In his hospital bed in Los Angeles, Paul Ironson awake in a screaming panic that had to be treated with the strongest sedatives available in 1946.

It was in late August that Max Finland was called to the office of studio president Raymond Brant. The latter’s first question was about the condition of the young scriptwriter who had gone to Bikini with the writer-director.

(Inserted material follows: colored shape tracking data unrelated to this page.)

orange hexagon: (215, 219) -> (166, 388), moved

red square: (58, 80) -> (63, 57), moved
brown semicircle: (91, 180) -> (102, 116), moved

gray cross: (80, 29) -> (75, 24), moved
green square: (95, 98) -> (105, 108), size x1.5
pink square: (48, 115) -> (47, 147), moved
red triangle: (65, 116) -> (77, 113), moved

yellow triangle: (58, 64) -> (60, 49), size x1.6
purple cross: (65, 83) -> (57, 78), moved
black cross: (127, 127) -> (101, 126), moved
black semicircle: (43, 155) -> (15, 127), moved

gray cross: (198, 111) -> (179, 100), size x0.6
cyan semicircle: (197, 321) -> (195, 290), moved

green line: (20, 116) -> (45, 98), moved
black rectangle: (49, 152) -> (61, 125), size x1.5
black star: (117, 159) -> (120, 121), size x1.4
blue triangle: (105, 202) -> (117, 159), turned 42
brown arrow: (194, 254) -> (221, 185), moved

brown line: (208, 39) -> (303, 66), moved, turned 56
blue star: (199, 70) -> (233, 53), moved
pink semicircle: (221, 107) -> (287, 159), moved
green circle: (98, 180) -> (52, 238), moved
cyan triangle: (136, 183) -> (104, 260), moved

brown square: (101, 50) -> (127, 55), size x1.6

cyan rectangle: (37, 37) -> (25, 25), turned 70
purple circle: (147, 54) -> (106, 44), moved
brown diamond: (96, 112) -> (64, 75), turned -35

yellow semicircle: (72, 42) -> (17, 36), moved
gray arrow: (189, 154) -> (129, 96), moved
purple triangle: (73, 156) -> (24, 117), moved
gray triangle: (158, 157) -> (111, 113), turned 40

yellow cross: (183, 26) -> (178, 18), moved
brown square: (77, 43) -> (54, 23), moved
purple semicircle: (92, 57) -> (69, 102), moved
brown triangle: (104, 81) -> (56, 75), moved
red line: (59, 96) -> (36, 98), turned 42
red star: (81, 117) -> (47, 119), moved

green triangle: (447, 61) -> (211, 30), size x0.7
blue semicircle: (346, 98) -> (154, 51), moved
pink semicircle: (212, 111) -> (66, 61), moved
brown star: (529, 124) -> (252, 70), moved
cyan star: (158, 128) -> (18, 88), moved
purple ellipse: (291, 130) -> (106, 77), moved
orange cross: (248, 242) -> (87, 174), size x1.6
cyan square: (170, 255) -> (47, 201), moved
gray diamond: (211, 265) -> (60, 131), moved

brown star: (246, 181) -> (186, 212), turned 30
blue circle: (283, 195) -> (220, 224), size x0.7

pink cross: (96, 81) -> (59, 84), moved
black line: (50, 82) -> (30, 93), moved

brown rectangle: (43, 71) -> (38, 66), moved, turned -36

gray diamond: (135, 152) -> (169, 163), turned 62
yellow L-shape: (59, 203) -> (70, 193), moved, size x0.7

“No better and no worse,” mumbled Max. “I had him taken to a psychiatric facility in San Bernardino, but they make no promise that he will ever recover fully. All he does when awake is to talk about his psychic writing, but the doctors do not allow him to use writing paper or a typewriter. That would only make his condition worse, they tell me.

“But I have to say that he put down some fine short stories out on the Pacific Ocean. Who can say? It may be true that the atomic explosion turned his mind into that of an automatic writer with uncanny psychic capability. We can never know for certain. Perhaps he was always a potential telepath who was pushed over the line by the radioactive blast at Bikini.

“I can’t say for sure what actually happened to Paul Ironson or why.”

The studio chief then posed a question. “Do you think that you could get a script for a film out of all this business, Max?”

“I don’t believe I would want to. Not after all that happened to my partner.”